El ámbito más estrecho del mundo familiar, representado por la familia, abarca a quienes habitan con nosotros y se preocupan por nosotros, lo mismo que nosotros nos preocupamos por ellos. Nacemos y crecemos dentro del mundo familiar. Un círculo más amplio lo forman aquellos con quienes estamos en comunicación. Se trata aquí de la comunidad en la cual vivimos cotidianamente y en la que nos encontramos en trato personal con las otras personas del mundo familiar.
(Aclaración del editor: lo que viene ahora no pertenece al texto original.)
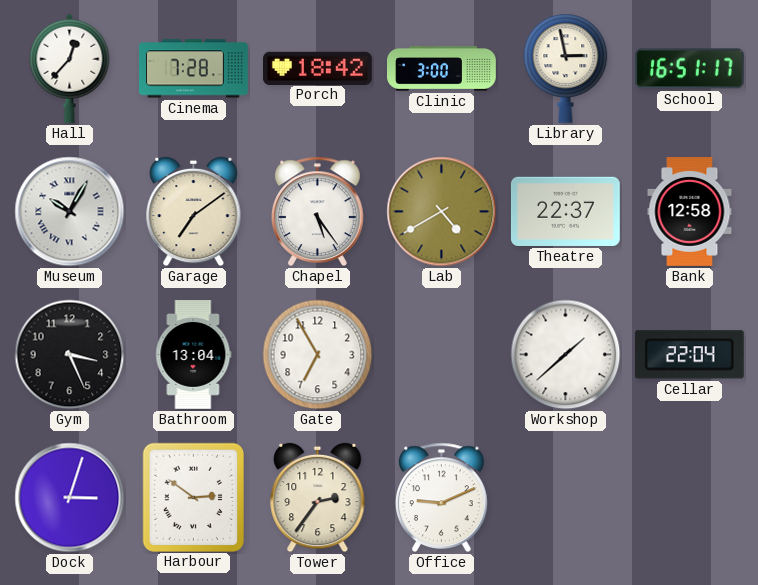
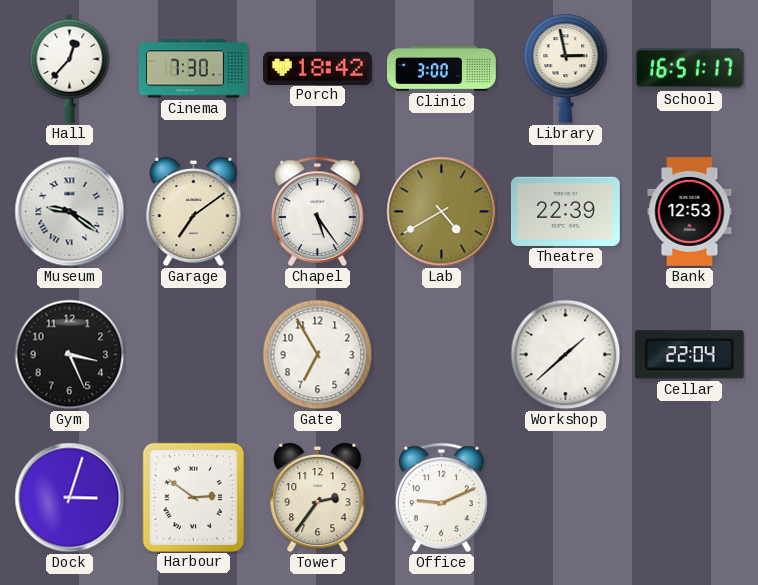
Cinema: 7:28 -> 7:30
Museum: 10:05 -> 9:21
Theatre: 22:37 -> 22:39
Bank: 12:58 -> 12:53
Bathroom: 13:04 -> none
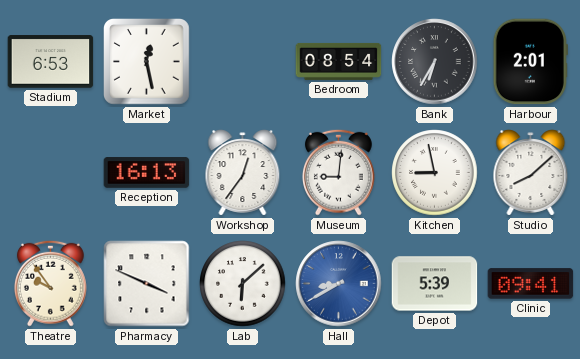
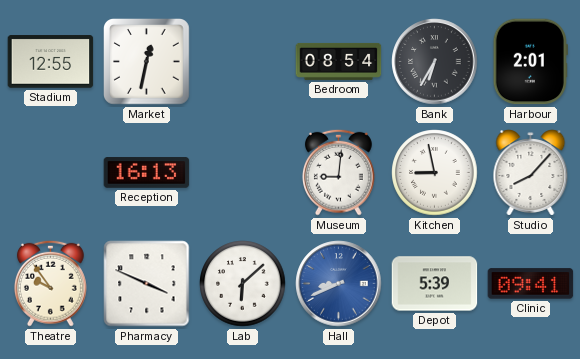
Stadium: 6:53 -> 12:55
Market: 12:28 -> 12:32
Workshop: 12:36 -> none
Studio: 8:08 -> 8:07
Hall: 8:40 -> 8:41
En los círculos más estrechos del mundo familiar, se advierte un hogar moldeado por la tradición, la lengua, las costumbres. Hay en el mundo familiar una escalonada relatividad de cercanía y lejanía, en círculos de cognoscibilidad, lo que puede tener un sentido tanto espacial como personal. El mundo social comporta zonas próximas y zonas alejadas. Schütz pone en duda si de hecho la aparición en persona del otro en mi esfera primordinal tiene la importancia decisiva que le atribuye Husserl. Por eso afirma que "me siento mucho más próximo a un filósofo alejado en el tiempo y en el espacio que a un vecino que me resulta extraño aunque me sea dado en carne y hueso en el tranvía" (Schütz, 1968: 313).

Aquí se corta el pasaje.